***** Extracted entries

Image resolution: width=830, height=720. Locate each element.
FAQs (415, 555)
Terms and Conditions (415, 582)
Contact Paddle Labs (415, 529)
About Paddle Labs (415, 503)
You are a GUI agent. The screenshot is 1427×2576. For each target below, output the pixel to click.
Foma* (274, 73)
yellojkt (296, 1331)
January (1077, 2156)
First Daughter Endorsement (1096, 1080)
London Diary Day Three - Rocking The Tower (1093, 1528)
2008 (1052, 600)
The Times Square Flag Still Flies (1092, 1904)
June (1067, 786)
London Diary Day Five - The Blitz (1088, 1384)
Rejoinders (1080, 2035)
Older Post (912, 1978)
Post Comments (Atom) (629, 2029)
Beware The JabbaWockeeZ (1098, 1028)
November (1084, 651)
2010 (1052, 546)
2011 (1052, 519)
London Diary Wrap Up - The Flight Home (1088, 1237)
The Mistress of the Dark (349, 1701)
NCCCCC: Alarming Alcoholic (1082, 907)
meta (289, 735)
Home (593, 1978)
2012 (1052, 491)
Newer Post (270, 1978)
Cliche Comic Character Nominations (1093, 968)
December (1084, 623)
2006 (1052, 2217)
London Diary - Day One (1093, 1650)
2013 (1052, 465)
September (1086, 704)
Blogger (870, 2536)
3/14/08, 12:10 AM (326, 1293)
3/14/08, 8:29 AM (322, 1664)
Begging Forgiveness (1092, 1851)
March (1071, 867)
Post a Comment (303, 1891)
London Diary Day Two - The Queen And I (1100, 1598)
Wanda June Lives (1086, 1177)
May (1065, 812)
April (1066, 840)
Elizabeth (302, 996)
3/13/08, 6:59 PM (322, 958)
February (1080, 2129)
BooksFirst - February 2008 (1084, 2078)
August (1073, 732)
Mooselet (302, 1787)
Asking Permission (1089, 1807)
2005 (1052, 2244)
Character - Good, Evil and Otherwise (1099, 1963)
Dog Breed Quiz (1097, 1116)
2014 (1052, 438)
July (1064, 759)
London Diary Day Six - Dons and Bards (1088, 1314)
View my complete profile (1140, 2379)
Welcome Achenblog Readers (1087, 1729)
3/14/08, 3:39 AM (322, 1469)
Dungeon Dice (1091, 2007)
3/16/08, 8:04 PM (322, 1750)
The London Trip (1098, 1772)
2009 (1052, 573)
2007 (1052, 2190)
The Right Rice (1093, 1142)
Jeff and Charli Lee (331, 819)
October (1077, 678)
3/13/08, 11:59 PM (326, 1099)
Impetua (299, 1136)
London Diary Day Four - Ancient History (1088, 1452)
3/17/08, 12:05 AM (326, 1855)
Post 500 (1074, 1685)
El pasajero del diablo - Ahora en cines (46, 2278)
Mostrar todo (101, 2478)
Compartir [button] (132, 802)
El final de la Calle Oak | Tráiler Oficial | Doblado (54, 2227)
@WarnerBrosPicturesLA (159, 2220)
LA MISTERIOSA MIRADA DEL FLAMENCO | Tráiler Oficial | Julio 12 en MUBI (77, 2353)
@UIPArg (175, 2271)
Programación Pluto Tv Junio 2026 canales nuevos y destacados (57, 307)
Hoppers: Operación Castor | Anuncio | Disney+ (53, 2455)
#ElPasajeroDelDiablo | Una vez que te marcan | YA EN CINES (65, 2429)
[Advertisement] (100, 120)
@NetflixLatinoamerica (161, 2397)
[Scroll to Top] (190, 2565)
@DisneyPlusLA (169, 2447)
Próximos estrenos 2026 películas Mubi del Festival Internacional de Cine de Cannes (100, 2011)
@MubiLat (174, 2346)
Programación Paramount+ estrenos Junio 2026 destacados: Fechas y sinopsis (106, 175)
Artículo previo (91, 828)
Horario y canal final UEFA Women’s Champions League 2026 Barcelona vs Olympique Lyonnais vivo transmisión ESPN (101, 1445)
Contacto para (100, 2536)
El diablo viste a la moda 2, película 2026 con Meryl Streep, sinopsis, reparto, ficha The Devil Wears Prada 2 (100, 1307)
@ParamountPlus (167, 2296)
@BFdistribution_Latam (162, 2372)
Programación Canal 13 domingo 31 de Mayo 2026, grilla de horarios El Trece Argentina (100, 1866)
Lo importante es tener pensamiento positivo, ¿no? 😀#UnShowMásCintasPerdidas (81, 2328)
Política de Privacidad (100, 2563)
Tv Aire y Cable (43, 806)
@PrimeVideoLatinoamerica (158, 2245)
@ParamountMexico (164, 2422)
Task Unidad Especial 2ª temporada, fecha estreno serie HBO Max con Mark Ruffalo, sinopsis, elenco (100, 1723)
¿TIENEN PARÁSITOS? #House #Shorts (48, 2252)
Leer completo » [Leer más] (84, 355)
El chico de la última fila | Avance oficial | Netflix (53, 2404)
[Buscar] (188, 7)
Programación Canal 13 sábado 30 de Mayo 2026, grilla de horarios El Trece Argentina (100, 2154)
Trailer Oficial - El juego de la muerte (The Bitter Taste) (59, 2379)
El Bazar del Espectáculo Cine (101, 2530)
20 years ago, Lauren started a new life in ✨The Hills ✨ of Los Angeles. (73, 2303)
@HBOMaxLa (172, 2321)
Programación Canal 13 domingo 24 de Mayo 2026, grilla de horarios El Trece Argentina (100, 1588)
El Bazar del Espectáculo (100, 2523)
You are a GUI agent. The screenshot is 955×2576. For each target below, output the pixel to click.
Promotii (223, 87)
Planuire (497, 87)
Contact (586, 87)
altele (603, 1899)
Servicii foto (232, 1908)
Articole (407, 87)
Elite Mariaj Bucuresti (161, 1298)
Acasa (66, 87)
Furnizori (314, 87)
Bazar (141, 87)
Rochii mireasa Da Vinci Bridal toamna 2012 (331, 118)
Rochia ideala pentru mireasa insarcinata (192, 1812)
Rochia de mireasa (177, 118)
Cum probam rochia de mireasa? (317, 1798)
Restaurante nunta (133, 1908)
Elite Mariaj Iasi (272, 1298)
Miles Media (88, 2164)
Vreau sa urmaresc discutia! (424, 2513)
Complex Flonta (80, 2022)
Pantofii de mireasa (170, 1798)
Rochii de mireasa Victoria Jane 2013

**********

Your goal: Your job is to give the data above again exactly, in full.

Answer section:
Image resolution: width=830, height=720. Locate each element.
FAQs (415, 555)
Terms and Conditions (415, 582)
Contact Paddle Labs (415, 529)
About Paddle Labs (415, 503)
You are a GUI agent. The screenshot is 1427×2576. For each target below, output the pixel to click.
Foma* (274, 73)
yellojkt (296, 1331)
January (1077, 2156)
First Daughter Endorsement (1096, 1080)
London Diary Day Three - Rocking The Tower (1093, 1528)
2008 (1052, 600)
The Times Square Flag Still Flies (1092, 1904)
June (1067, 786)
London Diary Day Five - The Blitz (1088, 1384)
Rejoinders (1080, 2035)
Older Post (912, 1978)
Post Comments (Atom) (629, 2029)
Beware The JabbaWockeeZ (1098, 1028)
November (1084, 651)
2010 (1052, 546)
2011 (1052, 519)
London Diary Wrap Up - The Flight Home (1088, 1237)
The Mistress of the Dark (349, 1701)
NCCCCC: Alarming Alcoholic (1082, 907)
meta (289, 735)
Home (593, 1978)
2012 (1052, 491)
Newer Post (270, 1978)
Cliche Comic Character Nominations (1093, 968)
December (1084, 623)
2006 (1052, 2217)
London Diary - Day One (1093, 1650)
2013 (1052, 465)
September (1086, 704)
Blogger (870, 2536)
3/14/08, 12:10 AM (326, 1293)
3/14/08, 8:29 AM (322, 1664)
Begging Forgiveness (1092, 1851)
March (1071, 867)
Post a Comment (303, 1891)
London Diary Day Two - The Queen And I (1100, 1598)
Wanda June Lives (1086, 1177)
May (1065, 812)
April (1066, 840)
Elizabeth (302, 996)
3/13/08, 6:59 PM (322, 958)
February (1080, 2129)
BooksFirst - February 2008 (1084, 2078)
August (1073, 732)
Mooselet (302, 1787)
Asking Permission (1089, 1807)
2005 (1052, 2244)
Character - Good, Evil and Otherwise (1099, 1963)
Dog Breed Quiz (1097, 1116)
2014 (1052, 438)
July (1064, 759)
London Diary Day Six - Dons and Bards (1088, 1314)
View my complete profile (1140, 2379)
Welcome Achenblog Readers (1087, 1729)
3/14/08, 3:39 AM (322, 1469)
Dungeon Dice (1091, 2007)
3/16/08, 8:04 PM (322, 1750)
The London Trip (1098, 1772)
2009 (1052, 573)
2007 (1052, 2190)
The Right Rice (1093, 1142)
Jeff and Charli Lee (331, 819)
October (1077, 678)
3/13/08, 11:59 PM (326, 1099)
Impetua (299, 1136)
London Diary Day Four - Ancient History (1088, 1452)
3/17/08, 12:05 AM (326, 1855)
Post 500 (1074, 1685)
El pasajero del diablo - Ahora en cines (46, 2278)
Mostrar todo (101, 2478)
Compartir [button] (132, 802)
El final de la Calle Oak | Tráiler Oficial | Doblado (54, 2227)
@WarnerBrosPicturesLA (159, 2220)
LA MISTERIOSA MIRADA DEL FLAMENCO | Tráiler Oficial | Julio 12 en MUBI (77, 2353)
@UIPArg (175, 2271)
Programación Pluto Tv Junio 2026 canales nuevos y destacados (57, 307)
Hoppers: Operación Castor | Anuncio | Disney+ (53, 2455)
#ElPasajeroDelDiablo | Una vez que te marcan | YA EN CINES (65, 2429)
[Advertisement] (100, 120)
@NetflixLatinoamerica (161, 2397)
[Scroll to Top] (190, 2565)
@DisneyPlusLA (169, 2447)
Próximos estrenos 2026 películas Mubi del Festival Internacional de Cine de Cannes (100, 2011)
@MubiLat (174, 2346)
Programación Paramount+ estrenos Junio 2026 destacados: Fechas y sinopsis (106, 175)
Artículo previo (91, 828)
Horario y canal final UEFA Women’s Champions League 2026 Barcelona vs Olympique Lyonnais vivo transmisión ESPN (101, 1445)
Contacto para (100, 2536)
El diablo viste a la moda 2, película 2026 con Meryl Streep, sinopsis, reparto, ficha The Devil Wears Prada 2 (100, 1307)
@ParamountPlus (167, 2296)
@BFdistribution_Latam (162, 2372)
Programación Canal 13 domingo 31 de Mayo 2026, grilla de horarios El Trece Argentina (100, 1866)
Lo importante es tener pensamiento positivo, ¿no? 😀#UnShowMásCintasPerdidas (81, 2328)
Política de Privacidad (100, 2563)
Tv Aire y Cable (43, 806)
@PrimeVideoLatinoamerica (158, 2245)
@ParamountMexico (164, 2422)
Task Unidad Especial 2ª temporada, fecha estreno serie HBO Max con Mark Ruffalo, sinopsis, elenco (100, 1723)
¿TIENEN PARÁSITOS? #House #Shorts (48, 2252)
Leer completo » [Leer más] (84, 355)
El chico de la última fila | Avance oficial | Netflix (53, 2404)
[Buscar] (188, 7)
Programación Canal 13 sábado 30 de Mayo 2026, grilla de horarios El Trece Argentina (100, 2154)
Trailer Oficial - El juego de la muerte (The Bitter Taste) (59, 2379)
El Bazar del Espectáculo Cine (101, 2530)
20 years ago, Lauren started a new life in ✨The Hills ✨ of Los Angeles. (73, 2303)
@HBOMaxLa (172, 2321)
Programación Canal 13 domingo 24 de Mayo 2026, grilla de horarios El Trece Argentina (100, 1588)
El Bazar del Espectáculo (100, 2523)
You are a GUI agent. The screenshot is 955×2576. For each target below, output the pixel to click.
Promotii (223, 87)
Planuire (497, 87)
Contact (586, 87)
altele (603, 1899)
Servicii foto (232, 1908)
Articole (407, 87)
Elite Mariaj Bucuresti (161, 1298)
Acasa (66, 87)
Furnizori (314, 87)
Bazar (141, 87)
Rochii mireasa Da Vinci Bridal toamna 2012 (331, 118)
Rochia ideala pentru mireasa insarcinata (192, 1812)
Rochia de mireasa (177, 118)
Cum probam rochia de mireasa? (317, 1798)
Restaurante nunta (133, 1908)
Elite Mariaj Iasi (272, 1298)
Miles Media (88, 2164)
Vreau sa urmaresc discutia! (424, 2513)
Complex Flonta (80, 2022)
Pantofii de mireasa (170, 1798)
Rochii de mireasa Victoria Jane 2013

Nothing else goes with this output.